Grand, légèrement voûté, une paire de lunettes sur le nez, M. Massalha est apprécié de ses pairs à la Knesset, qui le jugent aimable et distingué. Ils l'ont chaleureusement félicité après sa désignation hier.
Il vient aussi d'être nommé à la puissante Commission des Affaires Etrangères et de la Défense de la Knesset, parmi quatre députés arabes qui y ont fait leur entrée pour la première fois.
Au cours des dernières années, M. Massalha a graduellement infléchi ses positions dans un sens propalestinien, en phase avec l'évolution générale de son électorat arabe israélien. M. Massalha est né le 26 novembre 1943 à Kafr Kara, un village pauvre où il habite toujours, dans une zone à fort peuplement arabe appelée le Triangle, au Nord-Est de Tel-Aviv.

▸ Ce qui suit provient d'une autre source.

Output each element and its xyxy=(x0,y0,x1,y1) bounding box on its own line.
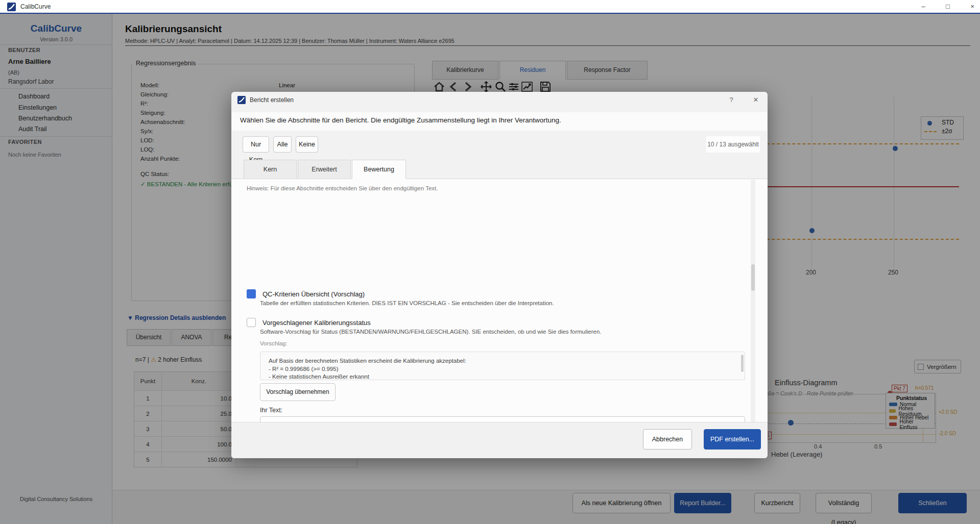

Dans cette région, les habitants arabes étaient jusqu'en 1965 placés sous gouvernement militaire, un régime particulièrement oppressif.
Après avoir été pendant trois ans instituteur dans son village, M. Massalha entre dans l'appareil travailliste en adhérant à la Histadrout, la grande centrale syndicale israélienne. Il gravit peu à peu les échelons de la Histadrout, devenant directeur de la section arabe et membre du Comité central. En 1988, il est élu au Parlement, sur la liste du parti travailliste. Il devient immédiatement vice-président de la Knesset, un poste purement honorifique.
Lors de l'élection du Premier ministre travailliste Yitzhak Rabin, en 1992, M. Massalha commence à avoir un pied au gouvernement, comme vice-ministre de la Santé. En 1996, avec le retour de la droite au pouvoir, il redevient vice-président du Parlement. Marié, père de cinq enfants, M. Massalha est trilingue (arabe, hébreu et anglais), ce qui est utile pour son nouveau poste.
Après sa nomination, M. Massalha a estimé qu'il s'agit d'un pas significatif en vue de l'intégration des Arabes d'Israël dans l'Etat. "J'espère que le gouvernement Barak sera bien un gouvernement de paix comme il l'a promis. Quant à moi, ce sera mon premier objectif au Ministère des Affaires Etrangères", a-t-il ajouté. Il a cependant regretté de n'avoir pas obtenu un véritable poste de ministre, qui n'a jamais été attribué à un Arabe en Israël.


Un million d'Arabes israéliens


Les Arabes israéliens, qui sont environ 1 million, sont les descendants des Palestiniens qui n'avaient pas pris la route de l'exode durant la première guerre israélo-arabe en 1948.
Formellement, ils bénéficient de l'égalité des droits, et notamment du droit de vote, mais dans la pratique, ils continuent à subir une série de discriminations. Celles-ci sont particulièrement nettes dans les domaines de l'habitat et de l'éducation. En outre, les Arabes sont sous-représentés dans les instances du pouvoir. Ils ont obtenu un nombre record de 13 députés sur 120 aux élections parlementaires du 17 mai.
Le Parlement israélien devait voter hier dans l'après-midi pour donner son aval à la nomination de M. Massalha, en même temps que celle de cinq nouveaux ministres et sept autres vice-ministres. Parmi les cinq nouveaux ministres figure notamment une femme, Mme Yuli Tamir, professeur de sociologie, qui se voit confier le portefeuille de l'Intégration des immigrés. C'est la seconde femme du gouvernement Barak, après Mme Dalia Itzik (Environnement).